Soon after, the door was again opened, and Mr. Girt, the young perfumer, came, smirking and scraping, into the room, with a box of various toys, essences, and cosmetics, recommended by Mrs. Mittin.
Ignorant of the mischief he had done her, and not even recollecting to have seen him, Camilla made on to look at his goods; but Edgar, to whom his audacious assertions were immediately brought back by his sight, would have made him feel the effects of his resentment, had not his passion for Camilla been of so solid, as well as warm a texture, as to induce him to prefer guarding her delicacy, to any possible display he could make of his feelings to others, or even to herself.

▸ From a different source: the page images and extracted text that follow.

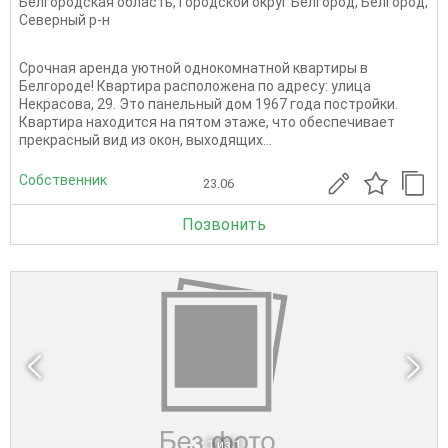
Белгородская область
,
Городской округ Белгород
,
Белгород
,
Северный р-н
Срочная аренда уютной однокомнатной квартиры в
Белгороде! Квартира расположена по адресу: улица
Некрасова, 29. Это панельный дом 1967 года постройки.
Квартира находится на пятом этаже, что обеспечивает
прекрасный вид из окон, выходящих...
Собственник
23.06
Позвонить
1
из 1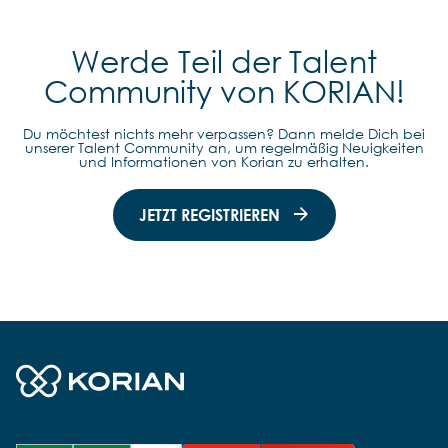
Werde Teil der Talent
Community von KORIAN!
Du möchtest nichts mehr verpassen? Dann melde Dich bei
unserer Talent Community an, um regelmäßig Neuigkeiten
und Informationen von Korian zu erhalten.
JETZT REGISTRIEREN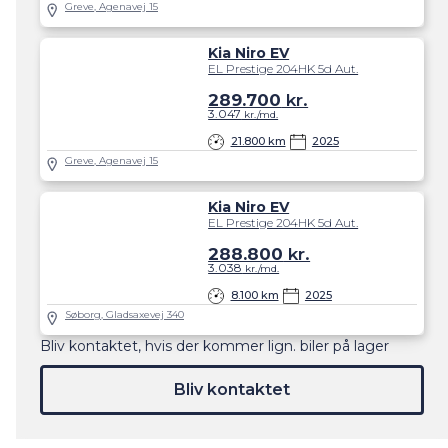
Greve, Agenavej 15
Kia Niro EV
EL Prestige 204HK 5d Aut.
289.700
kr.
3.047
kr./md.
21.800 km
2025
Greve, Agenavej 15
Kia Niro EV
EL Prestige 204HK 5d Aut.
288.800
kr.
3.038
kr./md.
8.100 km
2025
Søborg, Gladsaxevej 340
Bliv kontaktet, hvis der kommer lign. biler på lager
Bliv kontaktet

Mr. Girt, in the midst of his exhibition of memorandum books, smelling bottles, tooth-pick cases, and pocket mirrours; with washes to immortalize the skin, powders becoming to all countenances, and pomatums to give natural tresses to old age, suddenly recollected Camilla. The gross mistake he had made he had already discovered, by having dodged her to the house of Mrs. Berlinton; but all alarm at it hid ceased, by finding, through a visit made to his shop by Mrs. Mittin, that she was uninformed he had propagated it. Not gifted with the discernment to see in the air and manner of Camilla her entire, though unassuming superiority to her accidental associate, he concluded them both to be relations of some of the upper domestics; and with a look and tone descending from the most profound adulation, with which he was presenting his various articles to Miss Margland and Indiana, into a familiarity the most facetious, 'O dear, ma'am,' he cried, 'I did not see you at first; I hope t'other lady's well that's been so kind as to recommend me? Indeed I saw her just now.'
Young Westwyn, to whom, as to Edgar, the bold defamation of Girt occurred with his presence, but whom none of the nameless delicacies of the peculiar situation, and peculiar character of Edgar, restrained into silence, felt such a disgust at the presumption of effrontery that gave him courage for this facetious address, to a young lady whose innocence of his ill usage made him think its injury double, that, unable to repress his indignation, he abruptly whispered in his ear, 'Walk out of the room, sir!'
The amazed perfumer, at this haughty and unexpected order, stared, and cried aloud, 'No offence, I hope, sir?'
Mr. Westwyn asked what was the matter? while Camilla, crimsoned by the familiar assurance with which she had been addressed, retired to a window.
'Nothing of any moment, sir,' answered Henry; and again, in a low but still more positive voice, he repeated his command to Girt.
'Sir, I'm not used to be used in this manner!' answered he, hardily, and hoping, by raising his tone, for the favourable intervention of the company.
Indiana, now, was preparing to scream, and Miss Margland was looking round to see whom she should reprehend; but young Westwyn, coolly opening the door, with a strong arm, and an able jerk, twisted the perfumer into the passage, saying, 'You may send somebody for your goods.'
Girt, who equally strong, but not equally adroit as Henry, strove in vain to resist, vowed vengeance for this assault. Henry, without seeming to hear him, occupied himself with looking at what he had left. Camilla felt her eyes suffuse with tears; and Edgar, for the first time in his life, found himself visited by the baleful passion of envy.